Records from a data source

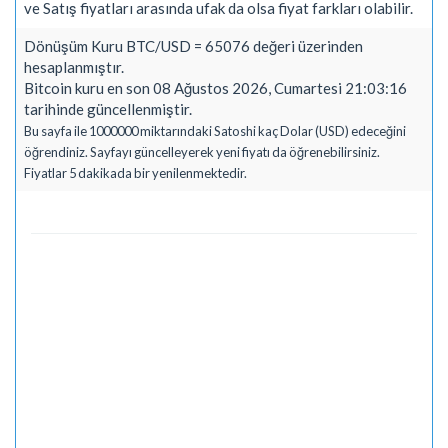
ve Satış fiyatları arasında ufak da olsa fiyat farkları olabilir.
Dönüşüm Kuru BTC/USD = 65076 değeri üzerinden
hesaplanmıştır.
Bitcoin kuru en son 08 Ağustos 2026, Cumartesi 21:03:16
tarihinde güncellenmiştir.
Bu sayfa ile 1000000 miktarındaki Satoshi kaç Dolar (USD) edeceğini
öğrendiniz. Sayfayı güncelleyerek yeni fiyatı da öğrenebilirsiniz.
Fiyatlar 5 dakikada bir yenilenmektedir.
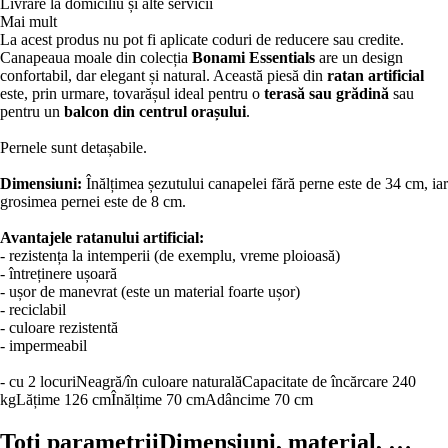
Livrare la domiciliu și alte servicii
Mai mult
La acest produs nu pot fi aplicate coduri de reducere sau credite.
Canapeaua moale din colecția
Bonami Essentials
are un design
confortabil, dar elegant și natural. Această piesă din
ratan artificial
este, prin urmare, tovarășul ideal pentru o
terasă sau grădină
sau
pentru un
balcon din centrul orașului
.
Pernele sunt detașabile.
Dimensiuni:
Înălțimea șezutului canapelei fără perne este de 34 cm, iar
grosimea pernei este de 8 cm.
Avantajele ratanului artificial:
- rezistența la intemperii (de exemplu, vreme ploioasă)
- întreținere ușoară
- ușor de manevrat (este un material foarte ușor)
- reciclabil
- culoare rezistentă
- impermeabil
- cu 2 locuri
Neagră/în culoare naturală
Capacitate de încărcare 240
kg
Lățime 126 cm
Înălțime 70 cm
Adâncime 70 cm
Toți parametrii
Dimensiuni, material, …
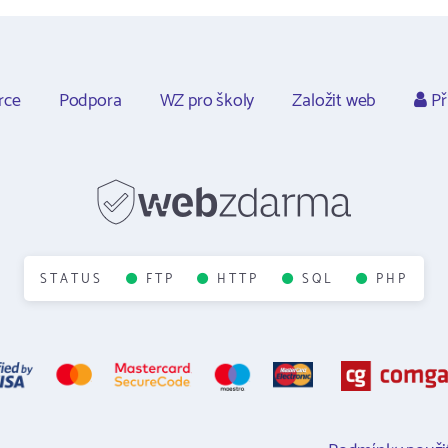
rce
Podpora
WZ pro školy
Založit web
Př
STATUS
FTP
HTTP
SQL
PHP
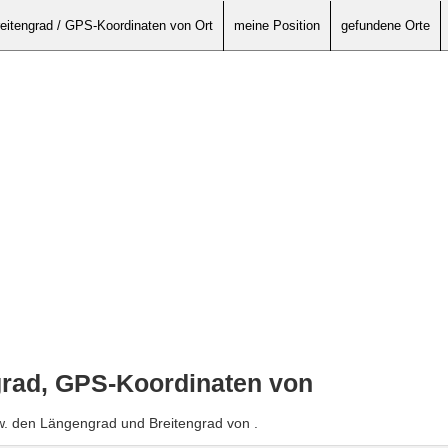
eitengrad / GPS-Koordinaten von Ort
meine Position
gefundene Orte
grad, GPS-Koordinaten von
w. den Längengrad und Breitengrad von .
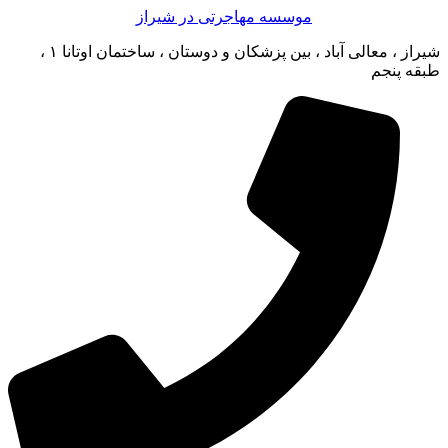
موسسه مهاجرتی در شیراز
شیراز ، معالی آباد ، بین پزشکان و دوستان ، ساختمان اوتانا ۱ ،
طبقه پنجم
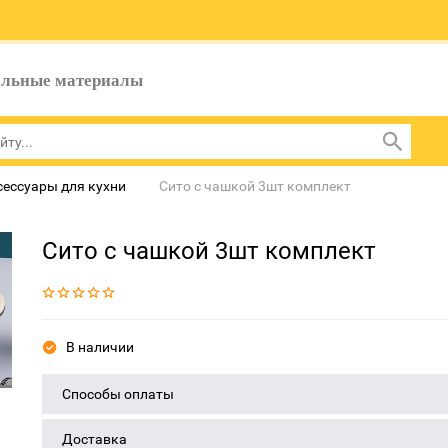
ельные материалы
сессуары для кухни
Сито с чашкой 3шт комплект
Сито с чашкой 3шт комплект
В наличии
Способы оплаты
Доставка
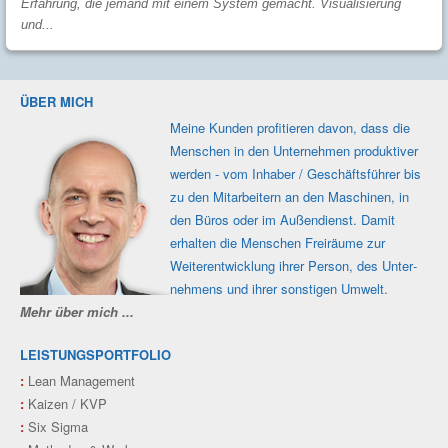
Erfahrung, die jemand mit einem System gemacht. Visualisierung
und...
ÜBER MICH
Meine Kunden profi­tieren davon, dass die
Men­schen in den Unter­nehmen produk­tiver
werden - vom Inhaber / Geschäfts­führer bis
zu den Mit­ar­beitern an den Maschi­nen, in
den Büros oder im Außen­dienst. Damit
erhalten die Men­schen Frei­räume zur
Weiter­ent­wicklung ihrer Person, des Unter­
nehmens und ihrer sons­tigen Umwelt.
Mehr über mich ...
LEISTUNGSPORTFOLIO
:
Lean Management
:
Kaizen / KVP
:
Six Sigma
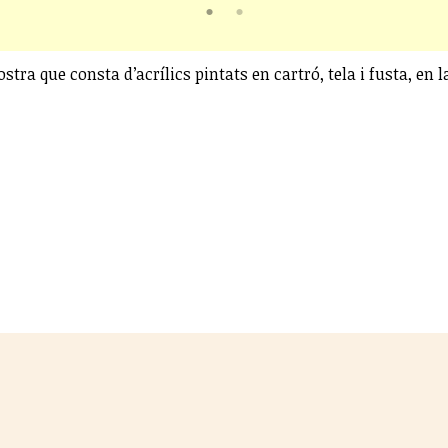
stra que consta d’acrílics pintats en cartró, tela i fusta, en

About this exercise
An exact copy of every line above, minus the pictures, is the required output.

Task result
ve Satış fiyatları arasında ufak da olsa fiyat farkları olabilir.
Dönüşüm Kuru BTC/USD = 65076 değeri üzerinden
hesaplanmıştır.
Bitcoin kuru en son 08 Ağustos 2026, Cumartesi 21:03:16
tarihinde güncellenmiştir.
Bu sayfa ile 1000000 miktarındaki Satoshi kaç Dolar (USD) edeceğini
öğrendiniz. Sayfayı güncelleyerek yeni fiyatı da öğrenebilirsiniz.
Fiyatlar 5 dakikada bir yenilenmektedir.
Livrare la domiciliu și alte servicii
Mai mult
La acest produs nu pot fi aplicate coduri de reducere sau credite.
Canapeaua moale din colecția
Bonami Essentials
are un design
confortabil, dar elegant și natural. Această piesă din
ratan artificial
este, prin urmare, tovarășul ideal pentru o
terasă sau grădină
sau
pentru un
balcon din centrul orașului
.
Pernele sunt detașabile.
Dimensiuni:
Înălțimea șezutului canapelei fără perne este de 34 cm, iar
grosimea pernei este de 8 cm.
Avantajele ratanului artificial:
- rezistența la intemperii (de exemplu, vreme ploioasă)
- întreținere ușoară
- ușor de manevrat (este un material foarte ușor)
- reciclabil
- culoare rezistentă
- impermeabil
- cu 2 locuri
Neagră/în culoare naturală
Capacitate de încărcare 240
kg
Lățime 126 cm
Înălțime 70 cm
Adâncime 70 cm
Toți parametrii
Dimensiuni, material, …
rce
Podpora
WZ pro školy
Založit web
Př
STATUS
FTP
HTTP
SQL
PHP
eitengrad / GPS-Koordinaten von Ort
meine Position
gefundene Orte
grad, GPS-Koordinaten von
w. den Längengrad und Breitengrad von .
موسسه مهاجرتی در شیراز
شیراز ، معالی آباد ، بین پزشکان و دوستان ، ساختمان اوتانا ۱ ،
طبقه پنجم
ельные материалы
сессуары для кухни
Сито с чашкой 3шт комплект
Сито с чашкой 3шт комплект
В наличии
Способы оплаты
Доставка
Erfahrung, die jemand mit einem System gemacht. Visualisierung
und...
ÜBER MICH
Meine Kunden profi­tieren davon, dass die
Men­schen in den Unter­nehmen produk­tiver
werden - vom Inhaber / Geschäfts­führer bis
zu den Mit­ar­beitern an den Maschi­nen, in
den Büros oder im Außen­dienst. Damit
erhalten die Men­schen Frei­räume zur
Weiter­ent­wicklung ihrer Person, des Unter­
nehmens und ihrer sons­tigen Umwelt.
Mehr über mich ...
LEISTUNGSPORTFOLIO
:
Lean Management
:
Kaizen / KVP
:
Six Sigma
stra que consta d’acrílics pintats en cartró, tela i fusta, en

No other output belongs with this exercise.